At a baseline, I think we need a conditional notion of objectivity for generative systems. An output from an LLM can be considered objectively true if and only if it satisfies the linguistic, factual, and societally accepted standards of truth within a particular domain. The condition is strict, and intentionally so. The truth does not originate in the model; it is inherited from an external epistemic framework that predates and constrains the model’s training.

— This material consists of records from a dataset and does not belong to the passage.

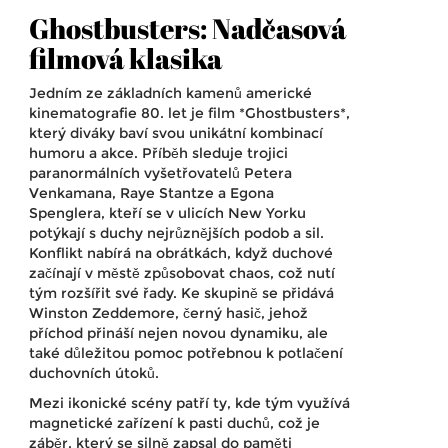
Ghostbusters: Nadčasová
filmová klasika
Jedním ze základních kamenů americké
kinematografie 80. let je film *Ghostbusters*,
který diváky baví svou unikátní kombinací
humoru a akce. Příběh sleduje trojici
paranormálních vyšetřovatelů Petera
Venkamana, Raye Stantze a Egona
Spenglera, kteří se v ulicích New Yorku
potýkají s duchy nejrůznějších podob a sil.
Konflikt nabírá na obrátkách, když duchové
začínají v městě způsobovat chaos, což nutí
tým rozšířit své řady. Ke skupině se přidává
Winston Zeddemore, černý hasič, jehož
příchod přináší nejen novou dynamiku, ale
také důležitou pomoc potřebnou k potlačení
duchovních útoků.
Mezi ikonické scény patří ty, kde tým využívá
magnetické zařízení k pasti duchů, což je
záběr, který se silně zapsal do paměti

Consider a simple example. If an LLM states that water is composed of two hydrogen atoms and one oxygen atom, we are comfortable labeling that statement objectively true. But the truth of the statement has nothing to do with the internal mechanics of the model. It is true because it coheres with a well-established scientific ontology, one that has been experimentally validated, pedagogically transmitted, and socially integrated. The model is not discovering this fact; it is reproducing a consensus that already exists. In this sense, the model functions as a high-dimensional retrieval and rearticulation mechanism, not as an epistemic agent.

The picture changes immediately when we move from reproduction to novelty. When an LLM generates a new hypothesis, a novel explanation, or an unfamiliar theoretical structure, the epistemic status of that output is fundamentally different. Such an output is not objectively true by default, regardless of how plausible or well-formed it appears. It becomes truth-apt only if it is subjected to external validation—evaluation by domain experts, empirical testing where applicable, and eventual legitimation by the relevant intellectual community. Until that process occurs, the output remains a linguistic artifact that resembles knowledge without yet being verified as such.

This distinction leads to an important but often blurred conclusion: large language models are capable of producing objective truths, but they are not capable of originating them on their own. The truths they generate are parasitic on prior human epistemic labor. This their fundamental training and inferential constraint. Treating LLMs as independent discoverers of truth confuses the surface form of knowledge with the conditions under which knowledge is produced.

At this point, the discussion naturally turns to probability. Every token an LLM outputs is selected because it is, given the model’s training and context window, the highest-probability linguistic continuation. This raises a deeper philosophical question: if an output is probabilistically optimal in linguistic space, does that confer any claim to objective truth? In other words, is the model’s notion of “likelihood” aligned with the human notion of “truth”?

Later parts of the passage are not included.